Risk-Adjusted Performance

12 of 100

 
Weak
 
Strong
Good
Compared to the overall equity markets, risk-adjusted returns on investments in Zoom Video Communications are ranked lower than 12 (%) of all global equities and portfolios over the last 90 days. In spite of comparatively uncertain basic indicators, Zoom Video unveiled solid returns over the last few months and may actually be approaching a breakup point.

Bellevue Healthcare and Zoom Video Volatility Contrast

   Predicted Return Density   
       Returns  

Pair Trading with Bellevue Healthcare and Zoom Video

The main advantage of trading using opposite Bellevue Healthcare and Zoom Video positions is that it hedges away some unsystematic risk. Because of two separate transactions, even if Bellevue Healthcare position performs unexpectedly, Zoom Video can make up some of the losses. Pair trading also minimizes risk from directional movements in the market. For example, if an entire industry or sector drops because of unexpected headlines, the short position in Zoom Video will offset losses from the drop in Zoom Video's long position.
The idea behind Bellevue Healthcare Trust and Zoom Video Communications pairs trading is to make the combined position market-neutral, meaning the overall market's direction will not affect its win or loss (or potential downside or upside).
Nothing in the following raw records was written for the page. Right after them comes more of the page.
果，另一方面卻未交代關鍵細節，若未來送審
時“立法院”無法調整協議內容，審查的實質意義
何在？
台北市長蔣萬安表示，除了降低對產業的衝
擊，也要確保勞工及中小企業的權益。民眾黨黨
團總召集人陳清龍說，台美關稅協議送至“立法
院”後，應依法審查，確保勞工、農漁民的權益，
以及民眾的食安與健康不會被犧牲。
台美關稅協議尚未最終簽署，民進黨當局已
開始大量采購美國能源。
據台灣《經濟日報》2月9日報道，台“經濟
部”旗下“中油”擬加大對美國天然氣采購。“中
This can be achieved by designing a pairs trade with two highly correlated stocks or equities that operate in a similar space or sector, making it possible to obtain profits through simple and relatively low-risk investment.
Check out your portfolio center.
Note that this page's information should be used as a complementary analysis to find the right mix of equity instruments to add to your existing portfolios or create a brand new portfolio. You can also try the Earnings Calls module to check upcoming earnings announcements updated hourly across public exchanges.

Other Complementary Tools

Commodity Directory
Find actively traded commodities issued by global exchanges
Risk-Return Analysis
View associations between returns expected from investment and the risk you assume
Portfolio Optimization
Compute new portfolio that will generate highest expected return given your specified tolerance for risk
Sign In To Macroaxis
Sign in to explore Macroaxis' wealth optimization platform and fintech modules
Sync Your Broker
Sync your existing holdings, watchlists, positions or portfolios from thousands of online brokerage services, banks, investment account aggregators and robo-advisors.